- _TASK REQUIREMENTS_: Where a line of the records holds the string "Affidavit", copy that line.

Content starts

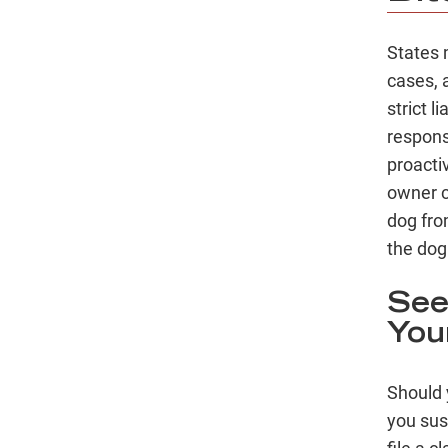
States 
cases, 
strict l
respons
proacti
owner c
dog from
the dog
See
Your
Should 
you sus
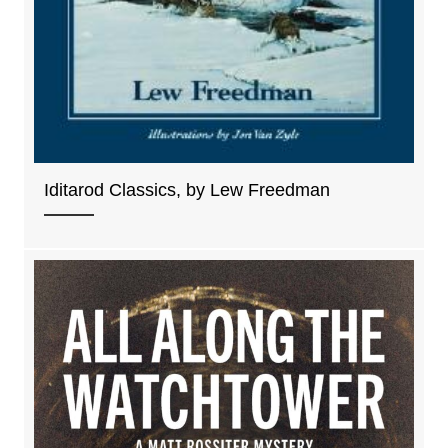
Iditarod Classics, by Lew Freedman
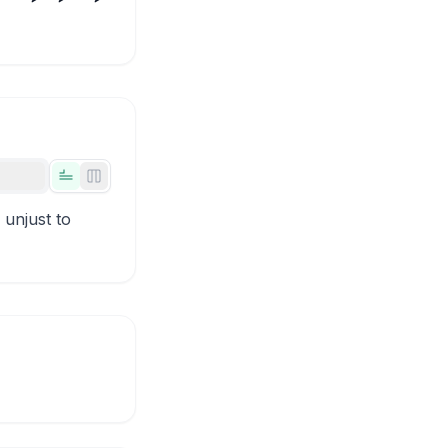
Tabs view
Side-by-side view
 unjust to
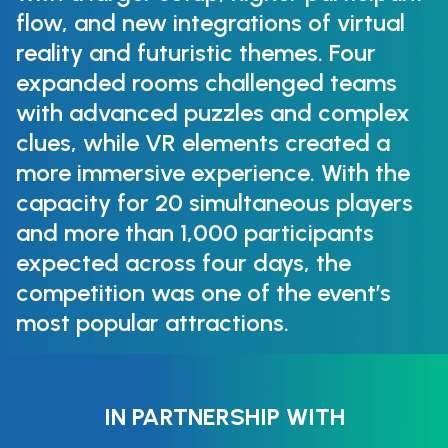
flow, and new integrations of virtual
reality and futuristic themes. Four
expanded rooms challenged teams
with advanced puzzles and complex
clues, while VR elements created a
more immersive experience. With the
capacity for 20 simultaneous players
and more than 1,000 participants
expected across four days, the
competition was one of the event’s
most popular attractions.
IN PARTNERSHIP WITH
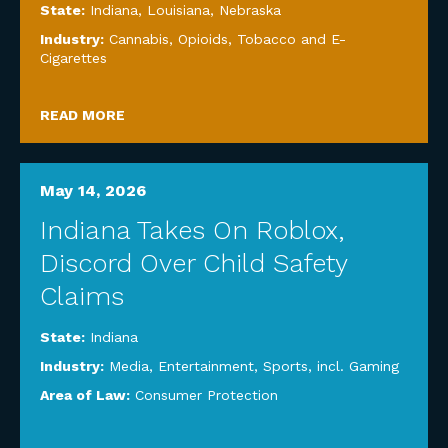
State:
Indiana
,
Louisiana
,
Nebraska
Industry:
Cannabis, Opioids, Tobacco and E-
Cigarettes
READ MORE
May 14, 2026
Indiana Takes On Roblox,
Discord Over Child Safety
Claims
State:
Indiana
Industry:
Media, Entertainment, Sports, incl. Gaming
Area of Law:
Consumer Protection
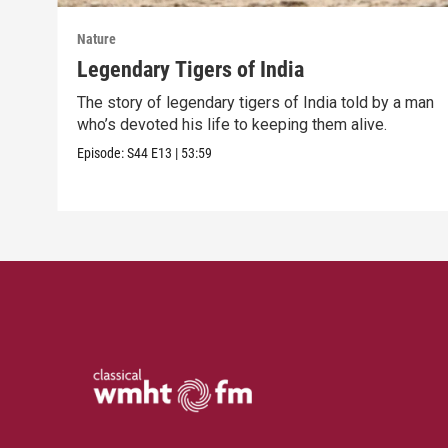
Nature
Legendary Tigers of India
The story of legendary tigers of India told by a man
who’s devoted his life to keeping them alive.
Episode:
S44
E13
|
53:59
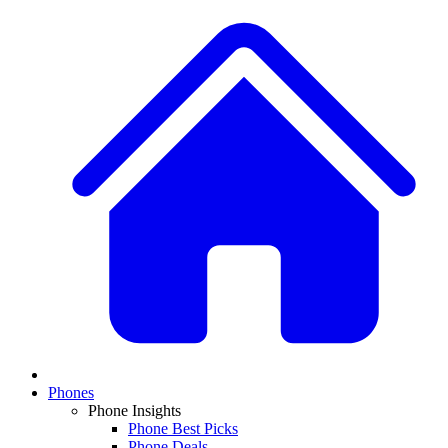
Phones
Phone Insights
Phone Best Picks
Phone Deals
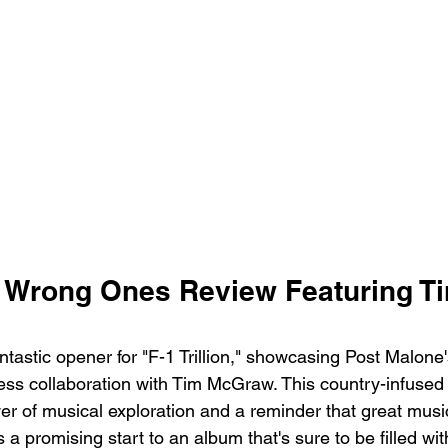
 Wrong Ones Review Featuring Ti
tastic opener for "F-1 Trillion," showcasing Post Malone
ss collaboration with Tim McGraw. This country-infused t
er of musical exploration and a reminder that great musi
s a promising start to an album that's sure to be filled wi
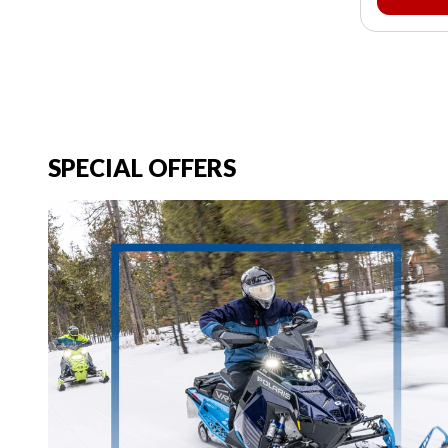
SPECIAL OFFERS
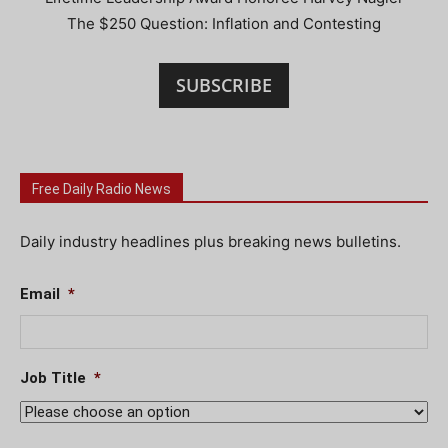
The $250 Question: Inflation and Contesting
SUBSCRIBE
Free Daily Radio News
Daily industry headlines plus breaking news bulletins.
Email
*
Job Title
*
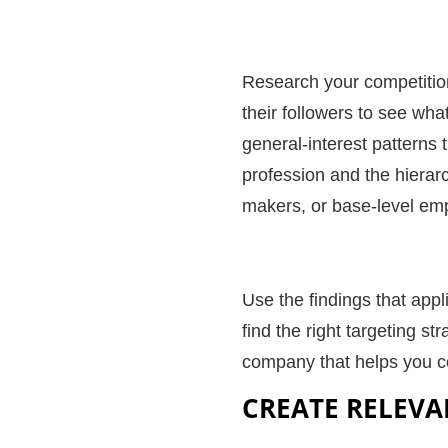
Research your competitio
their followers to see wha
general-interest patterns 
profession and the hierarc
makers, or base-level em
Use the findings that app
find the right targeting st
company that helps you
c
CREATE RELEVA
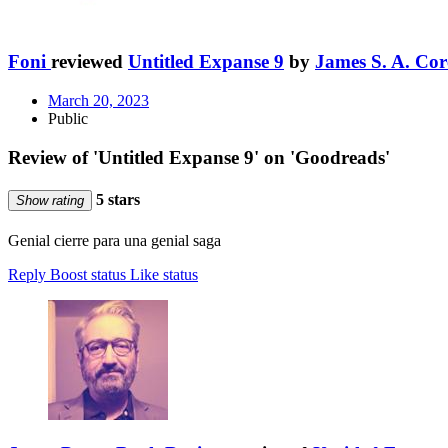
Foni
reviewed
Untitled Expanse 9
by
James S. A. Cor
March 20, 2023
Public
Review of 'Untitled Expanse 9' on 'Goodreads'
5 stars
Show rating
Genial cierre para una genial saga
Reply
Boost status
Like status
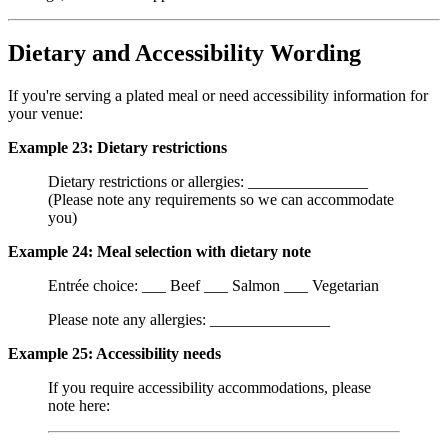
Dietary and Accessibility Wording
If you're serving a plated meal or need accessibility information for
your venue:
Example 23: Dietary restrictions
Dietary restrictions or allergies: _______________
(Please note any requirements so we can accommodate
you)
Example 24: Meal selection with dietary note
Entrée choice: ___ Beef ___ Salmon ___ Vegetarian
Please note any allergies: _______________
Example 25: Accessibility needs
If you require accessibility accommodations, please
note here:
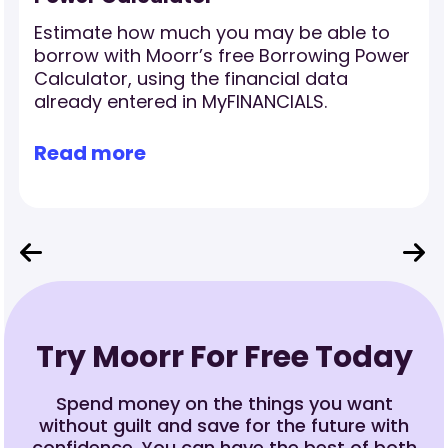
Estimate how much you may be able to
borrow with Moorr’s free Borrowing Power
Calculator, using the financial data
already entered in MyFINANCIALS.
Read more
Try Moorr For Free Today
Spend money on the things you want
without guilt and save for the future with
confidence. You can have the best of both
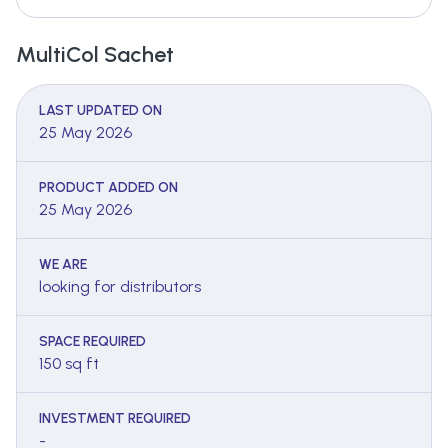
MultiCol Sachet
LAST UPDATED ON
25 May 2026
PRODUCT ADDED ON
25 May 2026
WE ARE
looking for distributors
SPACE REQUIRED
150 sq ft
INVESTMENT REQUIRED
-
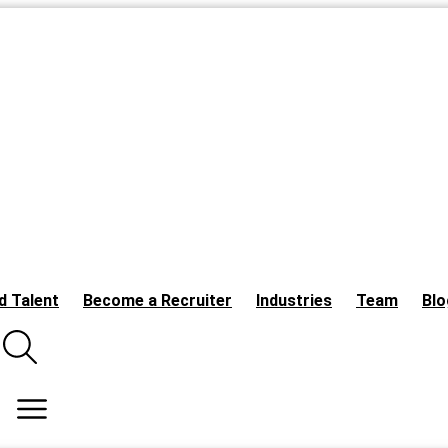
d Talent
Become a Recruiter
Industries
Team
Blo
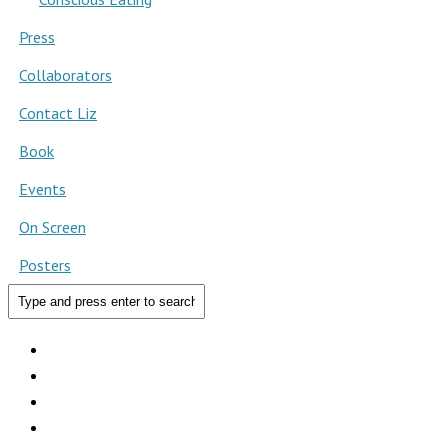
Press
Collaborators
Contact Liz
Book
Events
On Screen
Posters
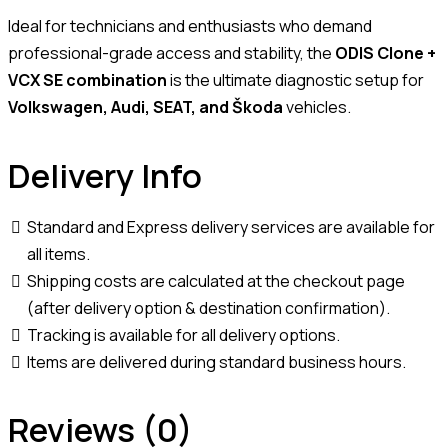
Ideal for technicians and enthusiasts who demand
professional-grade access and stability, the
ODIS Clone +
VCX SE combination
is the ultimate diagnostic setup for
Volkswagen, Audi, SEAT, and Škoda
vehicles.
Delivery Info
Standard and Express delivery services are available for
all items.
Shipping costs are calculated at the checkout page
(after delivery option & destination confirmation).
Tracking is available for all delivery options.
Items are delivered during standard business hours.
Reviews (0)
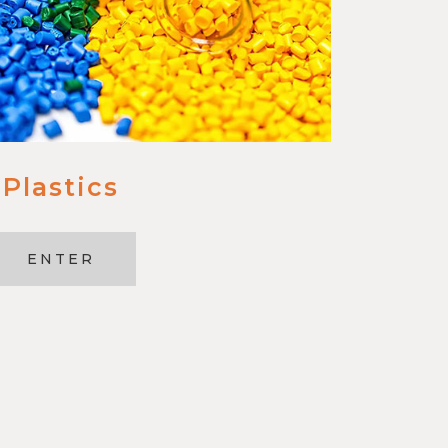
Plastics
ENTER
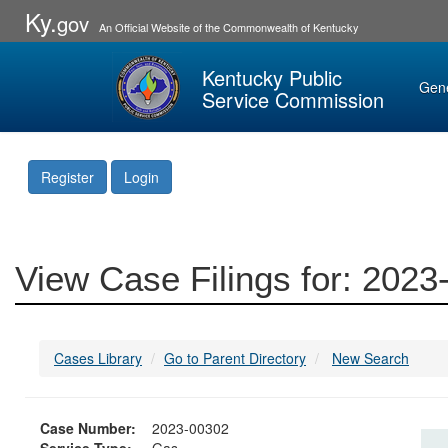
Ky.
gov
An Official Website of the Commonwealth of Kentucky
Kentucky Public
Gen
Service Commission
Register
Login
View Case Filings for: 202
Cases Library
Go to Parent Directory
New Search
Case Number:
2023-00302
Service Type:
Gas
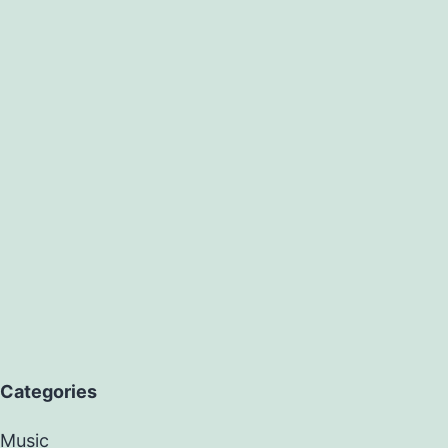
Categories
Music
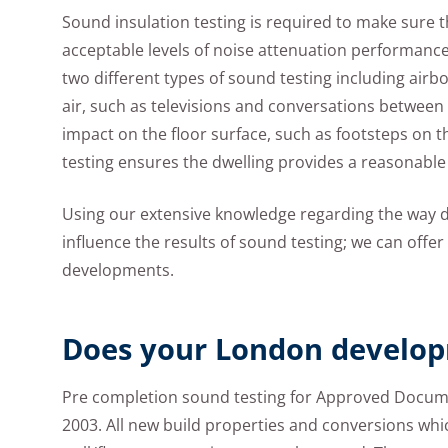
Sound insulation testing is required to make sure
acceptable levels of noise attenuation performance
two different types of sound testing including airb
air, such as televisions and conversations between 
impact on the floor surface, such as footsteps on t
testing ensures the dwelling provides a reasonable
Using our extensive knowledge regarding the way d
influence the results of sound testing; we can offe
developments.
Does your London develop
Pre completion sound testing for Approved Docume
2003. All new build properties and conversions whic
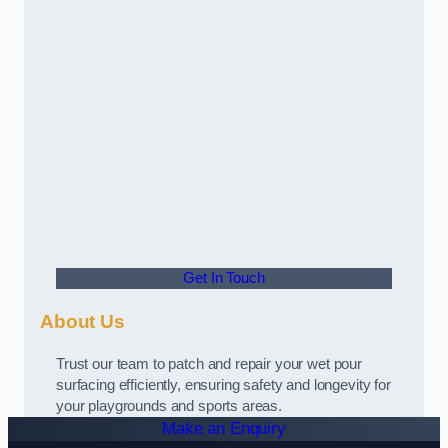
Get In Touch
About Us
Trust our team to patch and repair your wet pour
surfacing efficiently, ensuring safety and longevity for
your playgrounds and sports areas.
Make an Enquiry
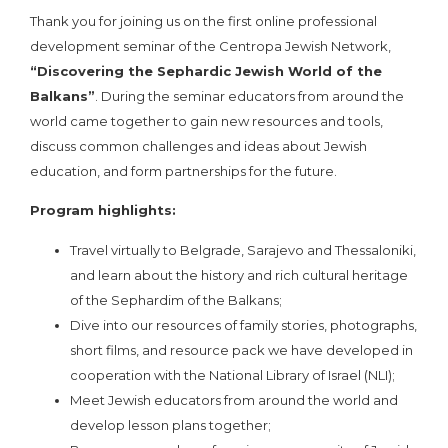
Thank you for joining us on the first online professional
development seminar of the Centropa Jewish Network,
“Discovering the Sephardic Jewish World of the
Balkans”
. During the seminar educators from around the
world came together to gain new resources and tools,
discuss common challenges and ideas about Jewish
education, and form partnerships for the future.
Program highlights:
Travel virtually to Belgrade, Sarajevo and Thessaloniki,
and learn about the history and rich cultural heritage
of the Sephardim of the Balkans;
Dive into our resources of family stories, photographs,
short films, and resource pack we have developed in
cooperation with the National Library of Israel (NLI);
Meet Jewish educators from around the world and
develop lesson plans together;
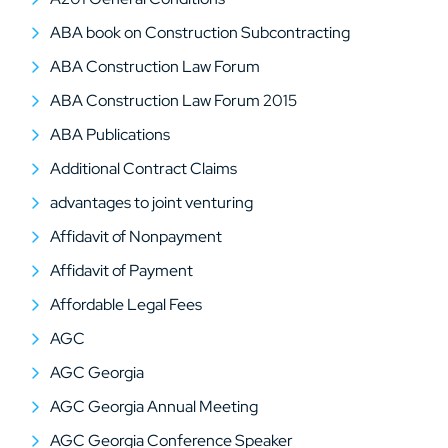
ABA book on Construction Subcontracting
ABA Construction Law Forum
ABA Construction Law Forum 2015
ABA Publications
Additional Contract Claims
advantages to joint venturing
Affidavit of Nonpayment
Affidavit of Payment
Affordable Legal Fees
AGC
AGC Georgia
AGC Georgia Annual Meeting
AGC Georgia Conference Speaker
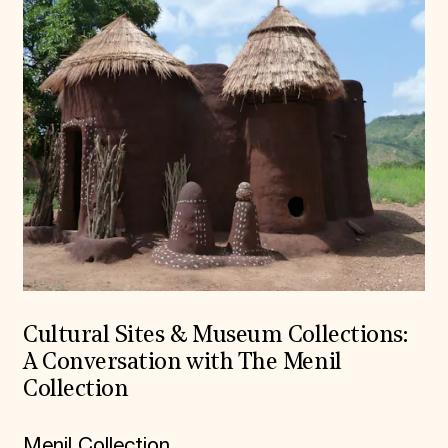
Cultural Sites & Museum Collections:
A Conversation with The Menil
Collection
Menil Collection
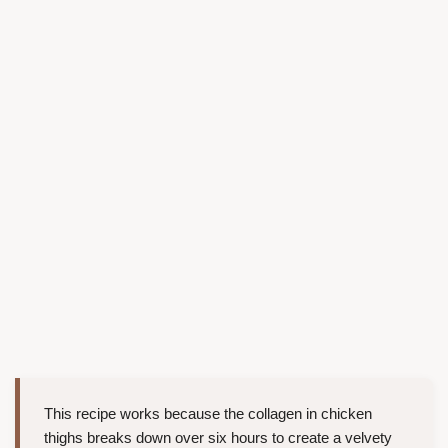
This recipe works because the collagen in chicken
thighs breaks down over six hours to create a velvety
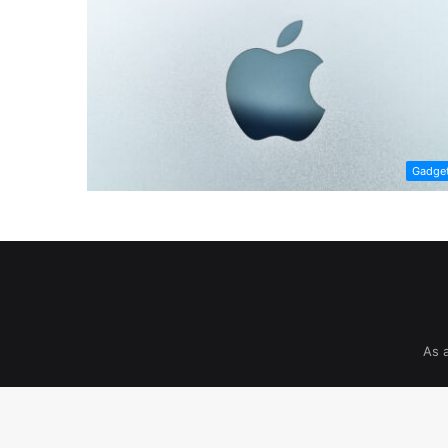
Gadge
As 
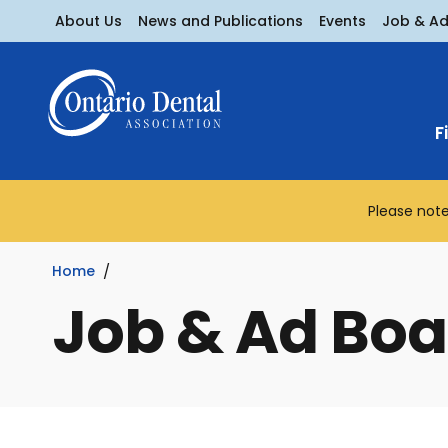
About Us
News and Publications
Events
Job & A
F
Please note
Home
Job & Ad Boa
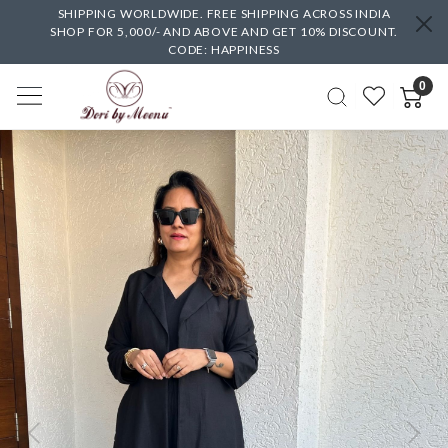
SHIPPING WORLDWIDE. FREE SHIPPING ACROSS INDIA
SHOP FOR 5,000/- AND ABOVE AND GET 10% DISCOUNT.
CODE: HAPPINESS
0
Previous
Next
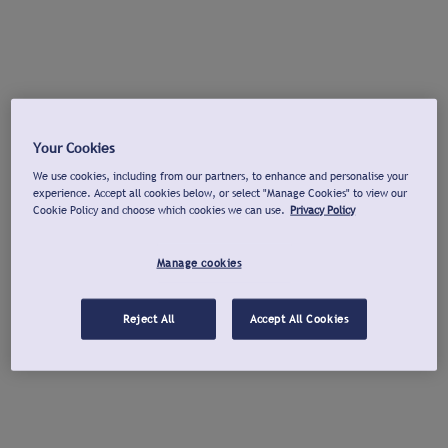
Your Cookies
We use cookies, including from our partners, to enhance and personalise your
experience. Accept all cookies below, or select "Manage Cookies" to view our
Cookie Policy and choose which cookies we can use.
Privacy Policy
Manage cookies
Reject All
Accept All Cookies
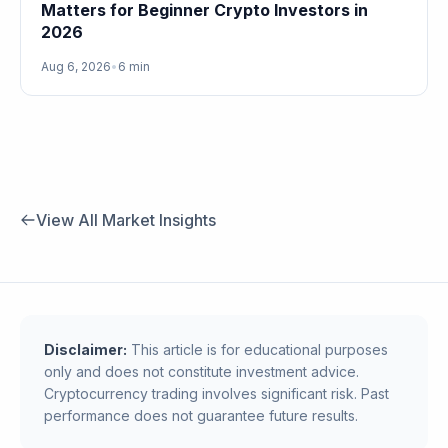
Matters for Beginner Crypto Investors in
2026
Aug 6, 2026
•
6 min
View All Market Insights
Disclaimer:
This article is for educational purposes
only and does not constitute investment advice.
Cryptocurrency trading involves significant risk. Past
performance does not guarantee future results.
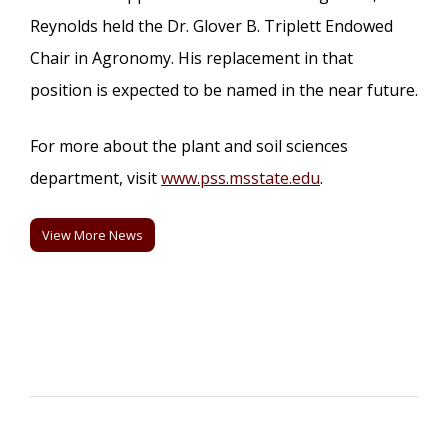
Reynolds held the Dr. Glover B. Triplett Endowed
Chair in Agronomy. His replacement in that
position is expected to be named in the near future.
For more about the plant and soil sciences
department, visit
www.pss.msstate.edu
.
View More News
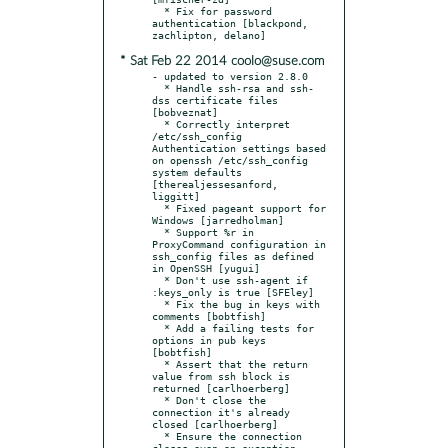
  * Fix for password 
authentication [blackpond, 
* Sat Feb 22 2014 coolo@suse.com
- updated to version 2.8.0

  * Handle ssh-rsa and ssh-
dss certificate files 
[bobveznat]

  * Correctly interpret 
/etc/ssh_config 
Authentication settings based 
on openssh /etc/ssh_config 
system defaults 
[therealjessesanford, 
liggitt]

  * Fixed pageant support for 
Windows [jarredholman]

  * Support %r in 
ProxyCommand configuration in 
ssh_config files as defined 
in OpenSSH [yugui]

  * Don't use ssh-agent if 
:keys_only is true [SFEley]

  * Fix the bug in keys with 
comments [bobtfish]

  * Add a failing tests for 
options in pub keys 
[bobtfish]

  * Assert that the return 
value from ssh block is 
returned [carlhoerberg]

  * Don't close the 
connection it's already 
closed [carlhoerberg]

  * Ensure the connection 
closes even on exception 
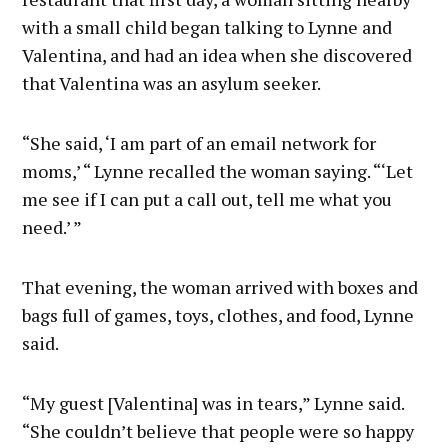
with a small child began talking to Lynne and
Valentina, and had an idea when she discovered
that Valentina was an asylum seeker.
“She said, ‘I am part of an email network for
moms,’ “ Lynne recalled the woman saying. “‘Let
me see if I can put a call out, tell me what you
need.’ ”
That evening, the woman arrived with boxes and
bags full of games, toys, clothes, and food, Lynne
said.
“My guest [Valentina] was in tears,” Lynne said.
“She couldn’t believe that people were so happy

Content ends

- _RESULT OF THIS TASK_:
Affidavit of Nonpayment
Affidavit of Payment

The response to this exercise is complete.